Crate talmudifier

Source
Expand description

§Talmudifier

Generate PDFs with page layouts similar to the Talmud.

Given three paragraphs of markdown text, Talmudifier will generate a .pdf file using XeTeX (via Rust’s tectonic crate). You can also include a title, basic styling (bold, italic, etc.) and marginalia.

This is a Rust port of my Talmudifier Python module. It’s faster now.

A PDF that Talmudifier generated. There are three columns of text, and of varying widths. The text is pulled from this README.

use std::{fs::write, path::PathBuf, str::FromStr};

use talmudifier::prelude::*;

let directory = PathBuf::from_str("example_text").unwrap();

// Load a default talmudifier.
let talmudifier = Talmudifier::default()
 // Add a title to the page.
 .title("Talmudifier")
 // Set the source text as three Markdown files.
 .source_text(SourceText::Files {
 left: directory.join("left.md"),
 center: directory.join("center.md"),
 right: directory.join("right.md")
});

// Talmudify.
let daf = talmudifier.talmudify().unwrap();

// Write the .tex. This is sometimes useful for debugging.
write("out.tex", &daf.tex).unwrap();

// Write the PDF.
write("out.pdf", &daf.pdf).unwrap();

§Download talmudifier

On this webpage, there is a Releases sidebar. Click that, and download Talmudifier.

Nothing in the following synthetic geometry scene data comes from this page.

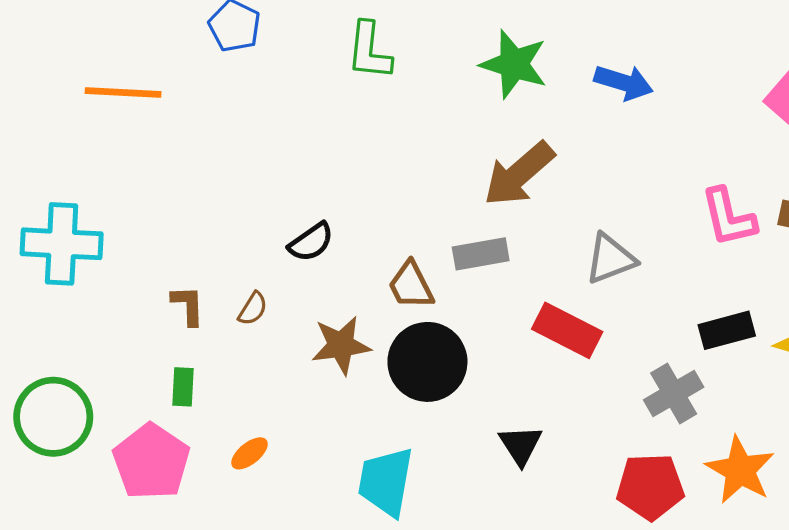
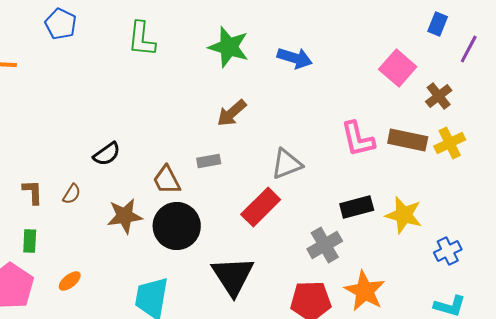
brown arrow: (519, 174) -> (232, 113), size x0.7
gray rectangle: (481, 254) -> (209, 161), size x0.7
red rectangle: (567, 330) -> (261, 207), turned -72
black triangle: (521, 445) -> (233, 276), size x1.6

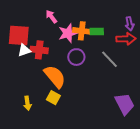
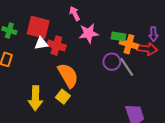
orange cross: (82, 31) -> (129, 44), moved
purple circle: (76, 57) -> (112, 62), moved
yellow arrow: (27, 103) -> (35, 98), size x1.6

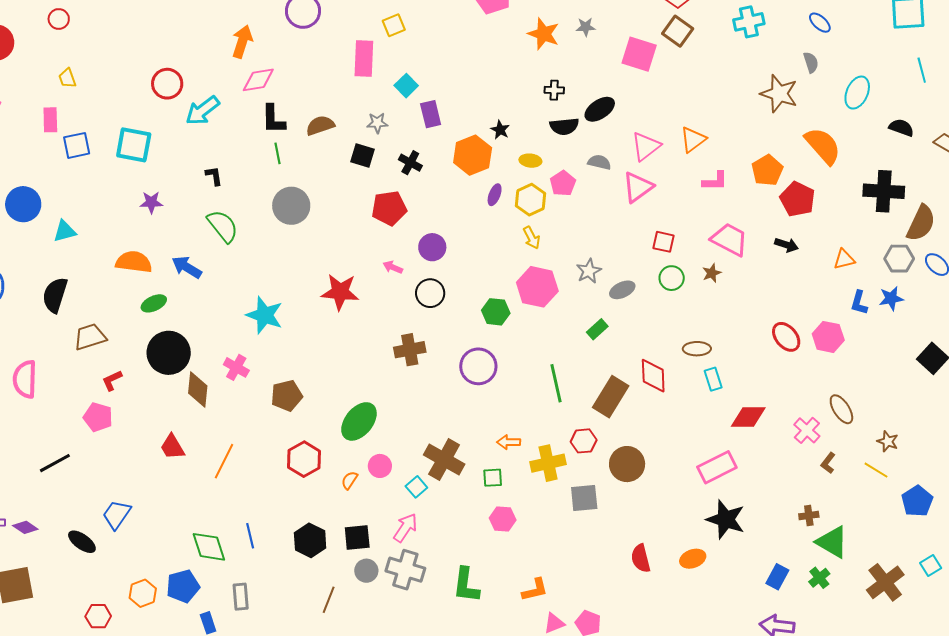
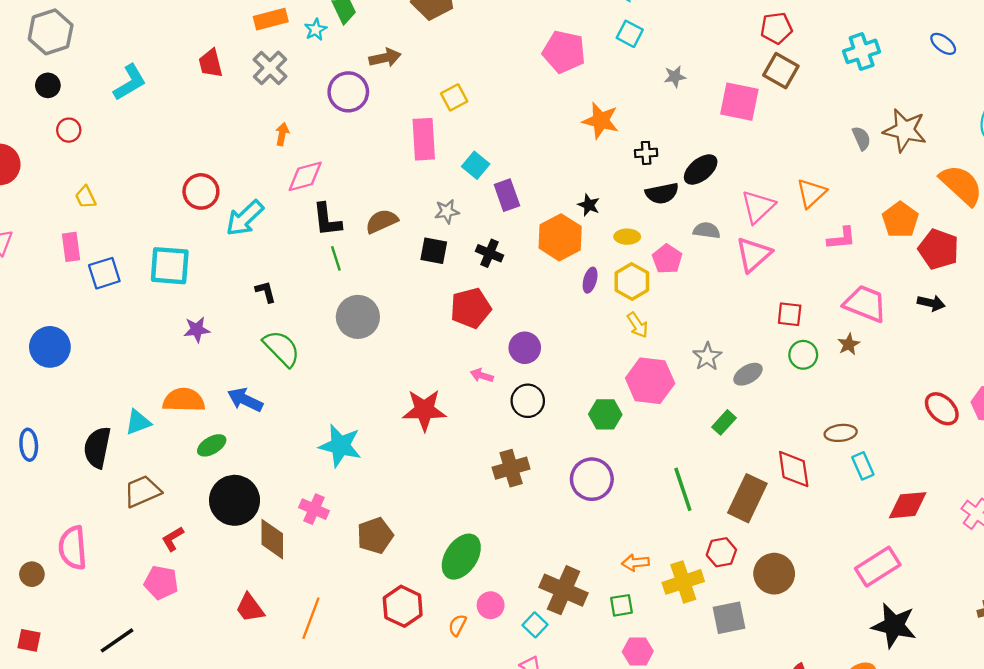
orange star: (544, 34) -> (601, 121), moved
orange arrow: (242, 41) -> (282, 134), size x0.6
gray semicircle: (811, 62) -> (861, 138), moved
cyan triangle: (65, 231) -> (138, 422), moved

Open a terminal. You first need to change directory to Downloads (or wherever Talmudifier actually is), so:

cd ~/Downloads

MacOS: The app might not be marked as an executable. Run this in the same terminal window:

chmod +x talmudifier

MacOS: If that didn’t work, move talmudifier to your home directory, and then run this:

cd ~ && chmod +x talmudifier

MacOS and Linux: Run Talmudifier:

./talmudifier 

Windows: Run Talmudifier:

./talmudifier.exe

All platforms: When you run Talmudifier, you’ll see a list of command line options.

You now need to actually write some words for the page, and then create a valid talmudifier.json file.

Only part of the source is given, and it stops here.